One of the biggest things Jennifer and I fear with us both living with Multiple Sclerosis was recently realized.
I got out of bed and couldn’t stand up to walk.
Me, Jennifer’s primary caregiver who is the physical force behind her every transfer in and out of her power wheelchair, lost control of my legs, collapsed into the wall and crashed down to my knees. It wasn’t good.
My getting to the bathroom was simultaneously the first and least of my concerns. Sure, I had to go, but more important to me: who was going to help Jennifer when she needed to go?
We’ve gotten through our more than 13 years of marriage because I can help Jennifer with everything she needs.
And just like that, I had absolutely nothing.
It turns out that more than MS was attacking my body.

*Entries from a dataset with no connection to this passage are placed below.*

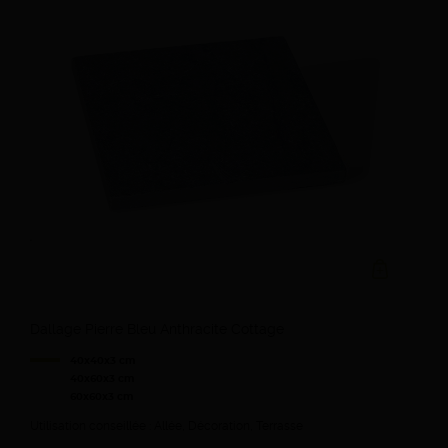
Ajouter au devi
Dallage Pierre Bleu Anthracite Cottage
40x40x3 cm
40x60x3 cm
60x60x3 cm
Utilisation conseillée : Allée, Décoration, Terrasse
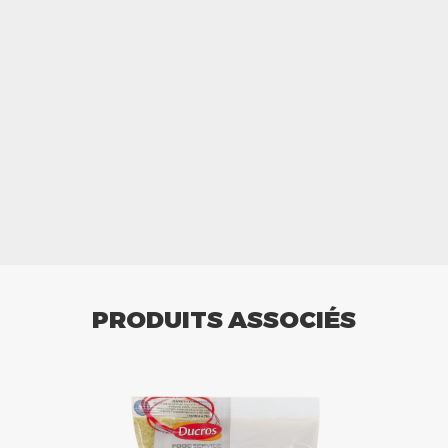
PRODUITS ASSOCIÉS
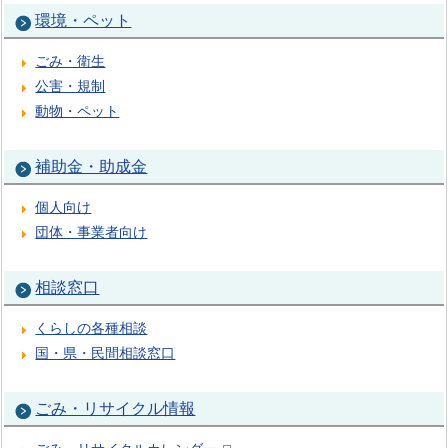
環境・ペット
ごみ・衛生
公害・規制
動物・ペット
補助金・助成金
個人向け
団体・事業者向け
相談窓口
くらしの各種相談
国・県・民間相談窓口
ごみ・リサイクル情報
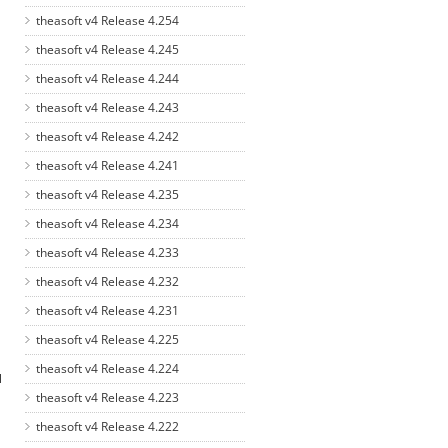
theasoft v4 Release 4.254
theasoft v4 Release 4.245
theasoft v4 Release 4.244
theasoft v4 Release 4.243
theasoft v4 Release 4.242
theasoft v4 Release 4.241
theasoft v4 Release 4.235
theasoft v4 Release 4.234
theasoft v4 Release 4.233
theasoft v4 Release 4.232
theasoft v4 Release 4.231
theasoft v4 Release 4.225
theasoft v4 Release 4.224
l
theasoft v4 Release 4.223
theasoft v4 Release 4.222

After feeling some sort of sickness coming on New Year’s Eve, it was raging through my body one week later in what an ER doctor soon diagnosed as “viral bronchitis.”

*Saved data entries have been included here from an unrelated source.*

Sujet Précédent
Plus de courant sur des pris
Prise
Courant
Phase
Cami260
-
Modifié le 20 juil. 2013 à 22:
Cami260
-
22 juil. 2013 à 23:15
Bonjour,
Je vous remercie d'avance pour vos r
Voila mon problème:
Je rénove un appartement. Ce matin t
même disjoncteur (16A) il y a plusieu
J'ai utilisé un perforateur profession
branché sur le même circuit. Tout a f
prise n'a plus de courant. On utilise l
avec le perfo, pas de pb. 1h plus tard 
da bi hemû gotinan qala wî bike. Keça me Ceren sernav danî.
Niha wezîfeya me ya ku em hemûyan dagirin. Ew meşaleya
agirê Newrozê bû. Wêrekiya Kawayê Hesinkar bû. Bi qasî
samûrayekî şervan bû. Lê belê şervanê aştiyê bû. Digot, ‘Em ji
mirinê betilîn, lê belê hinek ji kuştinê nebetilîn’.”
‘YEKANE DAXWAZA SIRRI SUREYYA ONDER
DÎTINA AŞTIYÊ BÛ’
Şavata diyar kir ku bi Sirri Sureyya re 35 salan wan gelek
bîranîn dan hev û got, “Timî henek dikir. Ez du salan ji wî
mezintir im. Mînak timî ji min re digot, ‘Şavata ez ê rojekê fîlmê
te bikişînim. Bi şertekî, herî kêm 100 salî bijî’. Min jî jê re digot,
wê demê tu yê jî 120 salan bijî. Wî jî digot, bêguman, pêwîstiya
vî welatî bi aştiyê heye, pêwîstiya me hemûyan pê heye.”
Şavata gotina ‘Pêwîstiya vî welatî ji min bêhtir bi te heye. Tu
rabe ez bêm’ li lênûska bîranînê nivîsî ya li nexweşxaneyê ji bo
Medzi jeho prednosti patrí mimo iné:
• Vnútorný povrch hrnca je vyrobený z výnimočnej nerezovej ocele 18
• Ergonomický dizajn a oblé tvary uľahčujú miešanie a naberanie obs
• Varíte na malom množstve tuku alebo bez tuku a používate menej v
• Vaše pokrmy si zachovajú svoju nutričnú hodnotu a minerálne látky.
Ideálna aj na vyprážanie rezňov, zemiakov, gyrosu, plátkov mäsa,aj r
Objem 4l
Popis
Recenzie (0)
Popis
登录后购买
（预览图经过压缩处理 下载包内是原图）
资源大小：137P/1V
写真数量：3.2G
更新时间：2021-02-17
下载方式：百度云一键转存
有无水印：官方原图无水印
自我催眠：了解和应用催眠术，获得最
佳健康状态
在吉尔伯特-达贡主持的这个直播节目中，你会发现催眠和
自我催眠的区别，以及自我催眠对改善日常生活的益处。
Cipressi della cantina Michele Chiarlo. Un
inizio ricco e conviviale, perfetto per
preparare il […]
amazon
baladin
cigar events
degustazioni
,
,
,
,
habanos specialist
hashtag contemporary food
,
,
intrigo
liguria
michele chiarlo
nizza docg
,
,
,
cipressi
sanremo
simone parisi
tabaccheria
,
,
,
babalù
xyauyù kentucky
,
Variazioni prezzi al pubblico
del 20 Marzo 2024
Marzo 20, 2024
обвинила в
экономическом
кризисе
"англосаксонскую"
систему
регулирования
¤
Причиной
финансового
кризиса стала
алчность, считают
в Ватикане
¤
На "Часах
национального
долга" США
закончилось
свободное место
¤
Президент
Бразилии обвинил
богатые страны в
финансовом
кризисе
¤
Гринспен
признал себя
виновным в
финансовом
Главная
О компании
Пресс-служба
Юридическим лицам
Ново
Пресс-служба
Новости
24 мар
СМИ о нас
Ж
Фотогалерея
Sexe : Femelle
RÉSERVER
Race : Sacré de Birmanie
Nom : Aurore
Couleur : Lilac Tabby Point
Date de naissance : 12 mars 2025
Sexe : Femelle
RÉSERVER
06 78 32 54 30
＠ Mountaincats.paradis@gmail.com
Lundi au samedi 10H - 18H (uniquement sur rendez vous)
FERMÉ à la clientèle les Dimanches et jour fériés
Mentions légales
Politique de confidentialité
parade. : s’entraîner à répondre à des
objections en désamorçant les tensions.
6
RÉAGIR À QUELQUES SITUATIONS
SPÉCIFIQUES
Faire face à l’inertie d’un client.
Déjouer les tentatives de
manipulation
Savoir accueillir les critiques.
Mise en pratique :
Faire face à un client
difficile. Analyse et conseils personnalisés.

While my MS has stayed somewhat under control since being diagnosed nearly 20 years ago, I never have effectively managed any sickness on top of the MS. Every cold, infection, flu, fever and, now, viral bronchitis instantly amplifies every MS symptom I have.
It’s as though I’ve spent years training my MS to behave, mind its manners and be kind to me. But all it takes is a rambunctious illness to stop by, kind of like a spoiled cousin dropping in for a visit, to rile up my MS and show it the power it has over me.
The numbness in my limbs and chest and the overwhelming feelings of fatigue are instantly out of control, and I lose my abilities to function properly.
Jennifer and I knew that this sickness wasn’t going to quickly go away. So our concern not only was how could I make it through, but what about her?
Fortunately, she has her caregiver Marcus who is available to help during the weekdays, but come evenings and weekends, our care plan wasn’t quite as clear. What to do …
You know how we often talk about the importance of having a strong caregiving team of friends and family and health care professionals? This is where we count our blessings that Jennifer’s mom, Pam, and brother, Steve, were available to do all they could to help us.
They drove the 101.3 miles to our house (I know this exact distance from the years I drove to see Jennifer while we were dating), and they stayed for nearly a week to help with transferring Jennifer, making meals, and taking care of me. All the while they kept checking back with her dad to make sure he was doing fine. We truly could never thank them enough for all they did and continue to do for us.
This kind of sickness isn’t anything you ever can anticipate, but it helps to have plans to know how you’ll respond. We hadn’t had to deal with me getting knocked out of commission in more than three years. After going through it again, we are reminded of what works in our plan and where we need to make adjustments to ensure the best possible care for everyone.
I guess this is another harsh reality of living with MS: Having a chronic disease doesn’t make you exempt from other illnesses. We can spend our time focusing on fighting and treating the MS, but it’s important to keep our eyes open to prepare for related “worst-case” scenarios.
We know now that first on this list is planning for what happens when the MS caregiver gets sick.